▶ _Stored data_
((

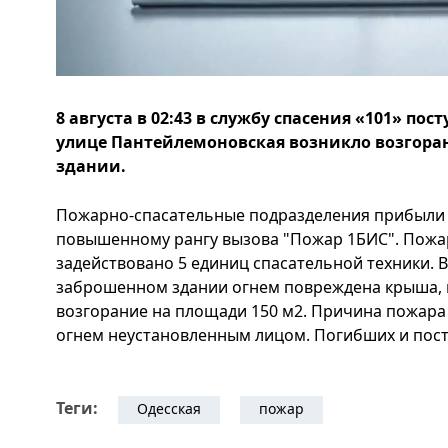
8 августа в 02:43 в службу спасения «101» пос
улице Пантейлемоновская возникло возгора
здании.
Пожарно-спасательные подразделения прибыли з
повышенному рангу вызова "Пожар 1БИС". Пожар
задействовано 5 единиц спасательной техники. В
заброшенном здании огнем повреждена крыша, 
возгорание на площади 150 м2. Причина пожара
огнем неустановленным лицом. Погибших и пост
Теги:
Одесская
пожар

))
((

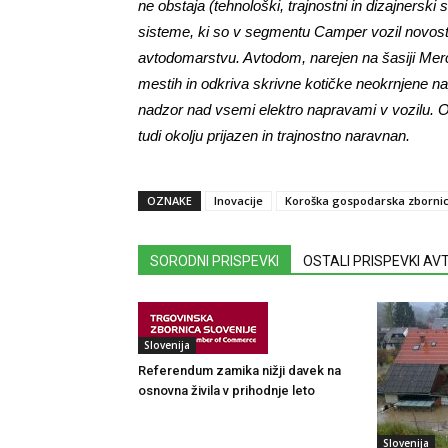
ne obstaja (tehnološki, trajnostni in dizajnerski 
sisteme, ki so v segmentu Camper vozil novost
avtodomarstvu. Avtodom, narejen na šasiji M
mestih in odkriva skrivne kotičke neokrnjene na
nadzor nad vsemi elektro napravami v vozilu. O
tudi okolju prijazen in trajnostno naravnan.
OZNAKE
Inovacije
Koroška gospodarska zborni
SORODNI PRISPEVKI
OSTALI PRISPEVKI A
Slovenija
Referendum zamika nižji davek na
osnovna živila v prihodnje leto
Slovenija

))
((

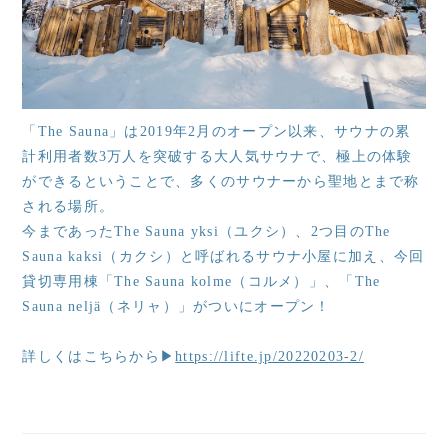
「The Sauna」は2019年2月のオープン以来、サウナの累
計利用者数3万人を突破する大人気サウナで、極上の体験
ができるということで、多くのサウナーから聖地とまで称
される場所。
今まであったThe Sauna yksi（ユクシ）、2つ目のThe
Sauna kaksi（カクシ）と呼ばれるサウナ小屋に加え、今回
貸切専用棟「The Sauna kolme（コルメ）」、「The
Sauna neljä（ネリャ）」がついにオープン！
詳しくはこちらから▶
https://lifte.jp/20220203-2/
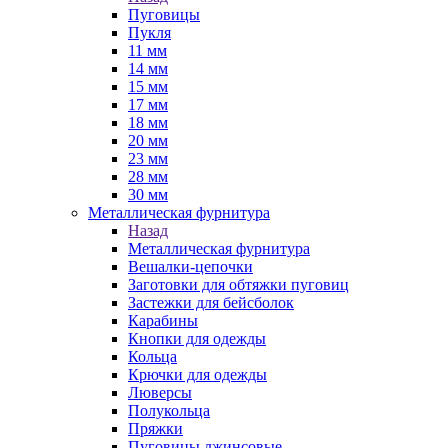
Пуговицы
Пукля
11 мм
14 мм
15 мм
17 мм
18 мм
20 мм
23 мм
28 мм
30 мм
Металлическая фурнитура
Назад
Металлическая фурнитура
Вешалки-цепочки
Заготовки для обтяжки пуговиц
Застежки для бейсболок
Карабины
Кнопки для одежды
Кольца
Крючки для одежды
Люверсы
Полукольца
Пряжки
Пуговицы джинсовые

))

Filter the entries and copy out every line with the word "PRISPEVKI".

SORODNI PRISPEVKI
OSTALI PRISPEVKI A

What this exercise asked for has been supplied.